◆ What you should do:
In the records below, find every line that contains "Adresse" and list it.

◆ Provided material:

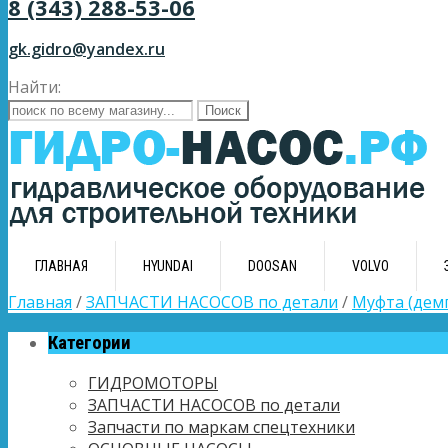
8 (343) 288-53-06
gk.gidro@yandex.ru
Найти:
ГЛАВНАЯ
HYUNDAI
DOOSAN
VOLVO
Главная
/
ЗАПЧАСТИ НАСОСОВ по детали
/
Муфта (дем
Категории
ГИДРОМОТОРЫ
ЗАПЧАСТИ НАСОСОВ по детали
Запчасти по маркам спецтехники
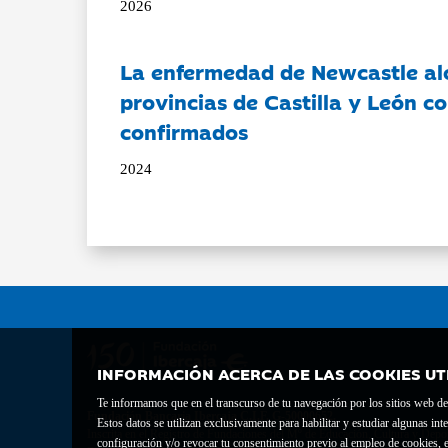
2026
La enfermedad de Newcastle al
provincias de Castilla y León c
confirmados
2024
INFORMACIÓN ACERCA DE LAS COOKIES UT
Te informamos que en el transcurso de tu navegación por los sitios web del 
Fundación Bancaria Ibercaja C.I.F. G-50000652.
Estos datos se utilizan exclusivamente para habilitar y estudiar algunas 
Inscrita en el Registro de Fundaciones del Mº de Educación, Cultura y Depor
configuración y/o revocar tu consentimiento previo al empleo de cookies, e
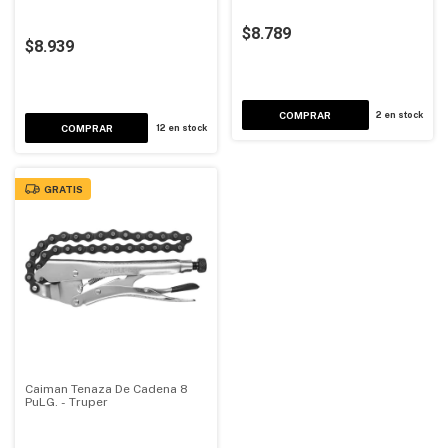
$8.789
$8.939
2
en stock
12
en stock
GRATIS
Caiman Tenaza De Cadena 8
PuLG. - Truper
* * *
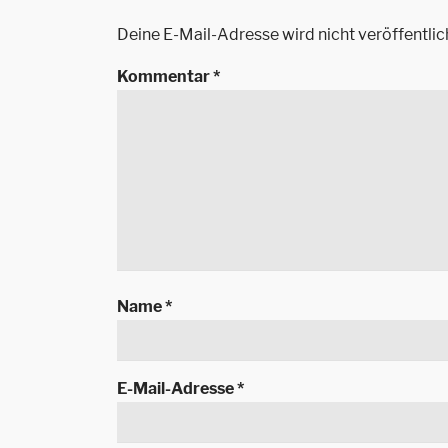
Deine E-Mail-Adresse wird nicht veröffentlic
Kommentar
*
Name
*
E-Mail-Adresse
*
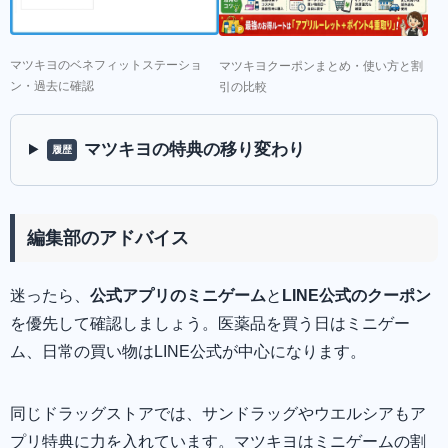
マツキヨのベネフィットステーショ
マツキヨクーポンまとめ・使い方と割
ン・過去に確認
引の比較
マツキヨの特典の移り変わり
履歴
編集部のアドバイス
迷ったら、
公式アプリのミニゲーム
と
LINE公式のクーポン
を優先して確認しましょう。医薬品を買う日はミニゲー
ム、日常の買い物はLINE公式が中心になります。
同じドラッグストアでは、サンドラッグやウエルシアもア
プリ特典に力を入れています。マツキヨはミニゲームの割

◆ Solution to the problem:
Deine E-Mail-Adresse wird nicht veröffentlic
E-Mail-Adresse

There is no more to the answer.